Closed jizongFox closed 2 years ago

jizongFox commented 2 years ago

Hello authors,

I appreciate a lot your current work, which inspired the community. I am here to raise a very simple and quick question after checking the code and architecture design.

I observed that network using pooling, MLP or identical as token mixer, you do not include positional embedding, while you consider this component only when you use MHA. What is the concern of this design and why other models do not rely on this embedding?

Best,

yuweihao commented 2 years ago

Hi @jizongFox ,

Thanks for your attention. Similar to convolution, pooling a local operator that only mixes nearby tokens, so positional embedding is not needed. I used to add positional embedding into PoolFormer-S12 and can not observe significant improvement.

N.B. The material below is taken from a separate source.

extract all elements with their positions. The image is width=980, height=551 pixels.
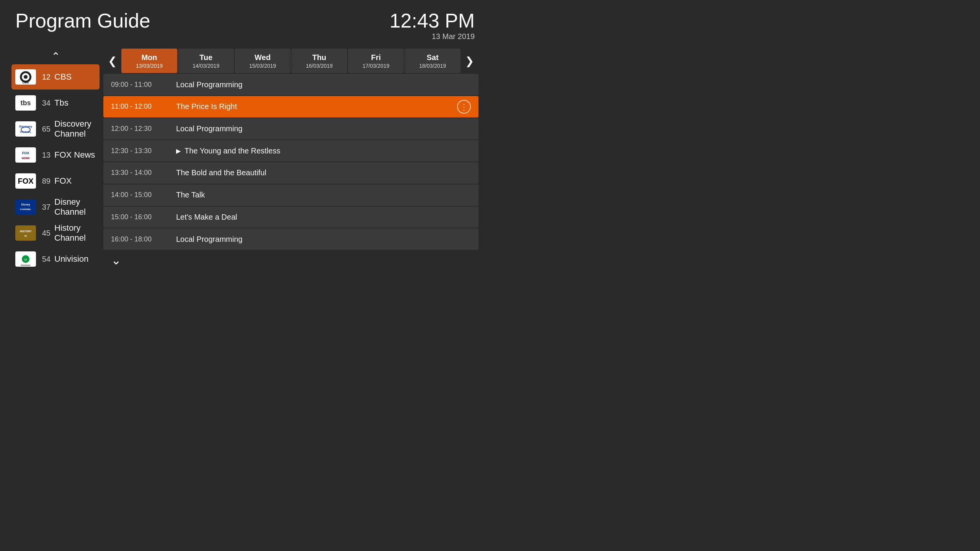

For MLP, $X' = WX$, where $X'\in \mathcal{R}^{N\times C}$ and $X \in \mathcal{R}^{N\times C}$ are output and input features with token length $N$ and channel number $C$, and $W \in \mathcal{R}^{N\times N}$ are learnable parameters. Each position $i \in [0, 1, 2, 3, ..., N-1]$ has corresponding parameters $W_{i, :} \in \mathcal{R}^{1 \times N}$. Thus, the positional embedding is not needed for MLP models.

jizongFox commented 2 years ago

Hello Yu,

I am convinced by your answer and thank you a lot. However for MLP, the network may not be able to recognize the position relationship along x and y axis if the positional embedding is not included. It can only retain a relationship for flatten vectors. Does this make any sense?

yuweihao commented 2 years ago

Hi @jizongFox ,

In my opinion, MLP models can recoginize 2D structure by training from large amount of images. For position $i \in [0, 1, 2, ..., N-1]$ corresponding learnable parameters $W{i, :} \in \mathcal{R}^{1\times N}$, reshape it as $M^i = \mathrm{Reshape}(W{i, :}) \in \mathcal{R}^{H \times W}$ where $H$ is the height, $W$ is the width and $N = HW$. If we visualize the $M^i$, it can be seen that $M^i{j, k}$ ($j = i // W$, $k=i$%$W$) and its nearby positions $M^i{p, q}$ ($p \in [j-1, j, j+1]$, $q \in [k-1, k, k+1]$ if have) will have large scores. You can refer to the visualization examples from Figure 2 and Figure B.1 in ResMLP paper.

jizongFox commented 2 years ago

Thank you for your reply. I will carefully read these works and reopen the issue if my question persists.